Still, the effects are not expected to be too severe.
Locally, Senior Economics Lecturer Dr Andre Haughton, who was also a guest speaker at the VM event, foresees Jamaica being spared from recession but said volatile market conditions are expected to continue for another 12 to 18 months.
“Although we are very focused on what’s happening in the next 12 months because we are taking a long-term view, the focus shouldn’t be just on next year when we think there will be a recession. We need to look beyond that at the asset classes that performed well in a recession but also after the recovery because you want to ensure that your portfolio is structured to take advantage of the recovery,” said Frazer.

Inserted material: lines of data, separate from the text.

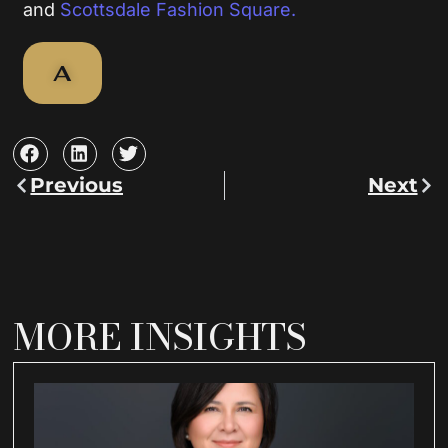
and
Scottsdale Fashion Square.
A
Previous
Next
Prev
Nex
MORE INSIGHTS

“Market data shows that typically, the US market underperforms one year prior to recession and then about 12 to 24 months thereafter this market delivered returns in excess of 45 to 80 per cent. So again, what we are saying to our long-term investors is to remain in the market so that you can participate in the recovery,” he said.
Beating volatile market conditions over the long term begins with strategic asset allocation, said the VMIL executive, adding that securities selection is a far second, followed by market timing, and other factors.

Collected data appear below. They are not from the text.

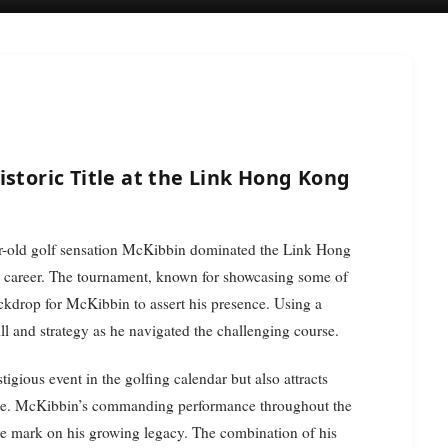
istoric Title at the Link Hong Kong
 career. The tournament, known for showcasing some of
backdrop for McKibbin to assert his presence. Using a
l and strategy as he navigated the challenging course.
gious event in the golfing calendar but also attracts
alike. McKibbin’s commanding performance throughout the
le mark on his growing legacy. The combination of his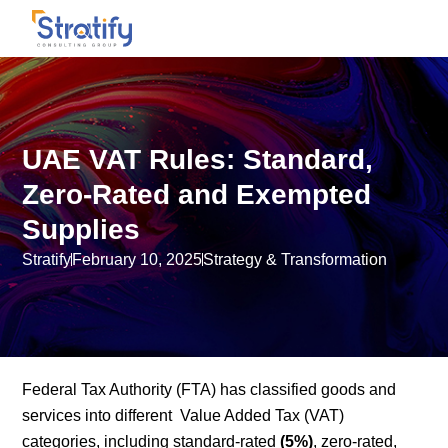
UAE VAT Rules: Standard,
Zero-Rated and Exempted
Supplies
Stratify
February 10, 2025
Strategy & Transformation
Federal Tax Authority (FTA) has classified goods and
services into different Value Added Tax (VAT)
categories, including standard-rated
(5%)
, zero-rated,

For those other already in the fixed income market, Frazer is encouraging investors to maintain exposure to local variable rates and short duration bonds over the short to medium term, to capitalise on elevated rates. As local and US interest rates peak, investors are being advised to rebalance into bonds with longer maturing and to later focus on high credit quality – preferably investment-grade over high-yield – heading into the recession.
Interest rates in the US are expected to peak at 5 per cent by second quarter of 2023, and stay elevated up to around the first quarter of 2024.
Locally, expectations are that interest rates will peak earlier, possibly in by March 2023, between 7 and 8 per cent. The policy rate is currently at 6.5 per cent.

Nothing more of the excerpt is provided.